Early next month, catastrophist Lawrence Torcello, Assistant Professor of Philosophy at Rochester Institute of Technology, New York, will lecture on “Free Speech, Public Discourse and the Moral Blameworthiness of Suffering Fools”.
Torcello’s “fools” are – yes – the blameworthy folk suffering from “climate change denialism – a species the speaker refers to as ‘pseudo-skepticism’”. They allegedly are fed this rubbish by a mischievous cabal of “corporate-sponsored public relations firms, by ideologically-driven politicians, hack journalists, pundits, and ill-informed private citizens”. Hack philosophers and ill-informed ethicists, by definition, are naturally too busy pointing out the “significant advantage that nonsense has over factual information critical to informed public policy” to become involved in climate agitprop.
At least one person on campus would support Torcello’s expressed desire for “a robust ethics of enquiry” and more “public discourse”. His bust stands on a pedestal on the north side of Winthrop Hall. There is an inscription on it: This undercroft is dedicated to Socrates, who sought truth always by the path of open discussion and free enquiry. May his spirit preside here at all times.

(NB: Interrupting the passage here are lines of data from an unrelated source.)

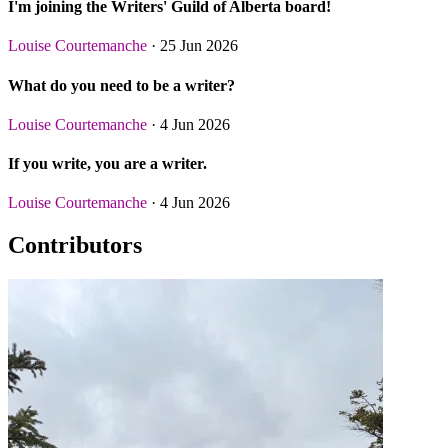
I'm joining the Writers' Guild of Alberta board!
Louise Courtemanche
· 25 Jun 2026
What do you need to be a writer?
Louise Courtemanche
· 4 Jun 2026
If you write, you are a writer.
Louise Courtemanche
· 4 Jun 2026
Contributors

It’s time. It’s time for a Socratic conversation – one that skewers confected moralising masquerading as insight and argument by absurd analogy; one that exposes the neuro-psychological dysfunction at the core of climate activism; one that challenges irrational fear-mongering about the “dangers of climate change denial”; a conversation that asks again and again: “What is the truth about climate change attribution, variability and predictability”?
Meanwhile, until folks in academia determine (with certainty) whether there are more denialists on the head of a pin than in a red herring, the nation cannot move forward with confidence.
Disclosure Statement: The author does not work for, consult to, own shares in or receive funding from any company or organisation that would benefit from this article. He has no relevant affiliations, except as author of the Devil’s Dictionary of Climate Change.